La Dama de las Camelias

Capítulo XXIII

Cuando todas las cosas de la vida volvieron a recobrar su curso, no podía creer que el día que despuntaba no sería para mí semejante a los que lo precedieron. Había momentos en que me figuraba que alguna circunstancia que no podía recordar me había hecho pasar la noche fuera de casa de Marguerite, pero que, si volvía a Bougival, la encontraría preocupada, como yo lo había estado, y me preguntaría qué había podido retenerme lejos de ella.
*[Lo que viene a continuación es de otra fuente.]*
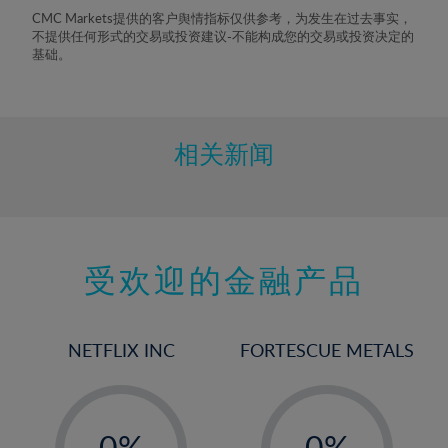
8%
CMC Markets提供的客户舆情指标仅供参考，为发生在过去事实，
不提供任何形式的交易或投资建议-不能构成您的交易或投资决定的
9%
基础。
10%
11%
12%
相关新闻
13%
14%
15%
受欢迎的金融产品
16%
17%
18%
NETFLIX INC
FORTESCUE METALS
19%
20%
-
-
21%
0%
0%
Cuando la existencia ha contraído un hábito como el del amor, Y parece imposible que ese hábito pueda romperse sin quebrar al mismo tiempo todos los resortes de la vida.

Así que me veía obligado a releer de cuando en cuando la carta de Marguerite, para convencerme de que no había soñado.

Mi cuerpo, al sucumbir bajo la sacudida moral, era incapaz de hacer un movimiento. La inquietud, la caminata de la noche y la noticia de la mañana me habían agotado. Mi padre aprovechó aquella postración total de mis fuerzas para pedirme la promesa formal de irme con él.

Prometí todo lo que quiso. Era incapaz de mantener una discusión y necesitaba un afecto verdadero que me ayudara a vivir después de lo que acababa de ocurrir.

Me sentía muy dichoso de que mi padre se dignara consolarme de tamaña pesadumbre.